> _ASSIGNED TASK_
If a line in the data holds the string "SWIFT", list it.

> _DATA PROVIDED_
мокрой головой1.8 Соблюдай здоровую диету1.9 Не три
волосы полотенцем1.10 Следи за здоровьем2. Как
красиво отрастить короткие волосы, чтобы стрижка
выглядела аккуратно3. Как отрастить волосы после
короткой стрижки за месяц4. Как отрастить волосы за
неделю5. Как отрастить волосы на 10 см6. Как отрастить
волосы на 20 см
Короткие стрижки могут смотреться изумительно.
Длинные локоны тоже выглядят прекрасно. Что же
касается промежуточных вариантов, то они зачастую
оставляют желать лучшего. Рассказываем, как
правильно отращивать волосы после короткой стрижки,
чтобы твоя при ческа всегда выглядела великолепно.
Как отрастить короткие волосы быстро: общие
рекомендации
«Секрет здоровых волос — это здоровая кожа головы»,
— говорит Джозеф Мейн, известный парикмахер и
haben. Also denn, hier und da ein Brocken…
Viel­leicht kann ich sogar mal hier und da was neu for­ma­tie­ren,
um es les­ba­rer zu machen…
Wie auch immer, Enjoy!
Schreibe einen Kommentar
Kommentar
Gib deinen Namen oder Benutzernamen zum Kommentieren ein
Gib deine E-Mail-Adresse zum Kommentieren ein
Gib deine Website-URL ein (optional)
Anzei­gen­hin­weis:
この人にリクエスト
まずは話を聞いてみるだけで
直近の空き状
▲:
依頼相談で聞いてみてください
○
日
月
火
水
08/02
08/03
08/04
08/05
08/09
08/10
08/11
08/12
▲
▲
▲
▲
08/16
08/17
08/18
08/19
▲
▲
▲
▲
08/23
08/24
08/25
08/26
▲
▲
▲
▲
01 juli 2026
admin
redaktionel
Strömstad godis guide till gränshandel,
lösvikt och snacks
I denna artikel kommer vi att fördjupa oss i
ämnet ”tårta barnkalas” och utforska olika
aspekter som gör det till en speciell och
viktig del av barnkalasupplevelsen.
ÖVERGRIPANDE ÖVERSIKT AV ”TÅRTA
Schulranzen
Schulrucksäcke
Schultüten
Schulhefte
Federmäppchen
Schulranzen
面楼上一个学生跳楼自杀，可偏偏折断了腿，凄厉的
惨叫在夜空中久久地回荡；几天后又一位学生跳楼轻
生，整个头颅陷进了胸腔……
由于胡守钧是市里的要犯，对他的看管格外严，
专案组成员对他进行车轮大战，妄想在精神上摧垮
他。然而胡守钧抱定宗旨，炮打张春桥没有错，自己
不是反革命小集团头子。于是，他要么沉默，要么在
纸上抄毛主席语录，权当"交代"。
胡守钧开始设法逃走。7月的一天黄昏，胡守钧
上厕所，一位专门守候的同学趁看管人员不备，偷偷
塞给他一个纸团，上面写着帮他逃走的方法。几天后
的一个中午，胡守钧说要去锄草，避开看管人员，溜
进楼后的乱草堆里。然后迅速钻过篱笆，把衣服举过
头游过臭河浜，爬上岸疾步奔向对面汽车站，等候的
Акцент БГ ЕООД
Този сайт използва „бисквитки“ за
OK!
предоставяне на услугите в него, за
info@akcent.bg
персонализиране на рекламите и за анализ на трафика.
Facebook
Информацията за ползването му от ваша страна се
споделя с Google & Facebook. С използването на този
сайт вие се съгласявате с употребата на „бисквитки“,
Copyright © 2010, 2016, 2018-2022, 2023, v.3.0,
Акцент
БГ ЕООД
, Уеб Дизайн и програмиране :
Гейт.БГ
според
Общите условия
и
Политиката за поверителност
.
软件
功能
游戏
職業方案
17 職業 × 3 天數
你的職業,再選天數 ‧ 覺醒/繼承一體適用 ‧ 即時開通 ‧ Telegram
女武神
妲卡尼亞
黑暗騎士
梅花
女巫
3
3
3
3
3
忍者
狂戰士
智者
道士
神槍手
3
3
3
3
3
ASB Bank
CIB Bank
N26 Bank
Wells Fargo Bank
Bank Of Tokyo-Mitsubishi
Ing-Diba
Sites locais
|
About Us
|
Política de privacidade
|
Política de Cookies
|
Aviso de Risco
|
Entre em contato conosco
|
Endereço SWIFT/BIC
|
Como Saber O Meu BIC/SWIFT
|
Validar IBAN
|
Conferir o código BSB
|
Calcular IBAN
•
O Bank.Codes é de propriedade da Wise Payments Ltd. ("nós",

> _RESULT BELOW_
Endereço SWIFT/BIC
Como Saber O Meu BIC/SWIFT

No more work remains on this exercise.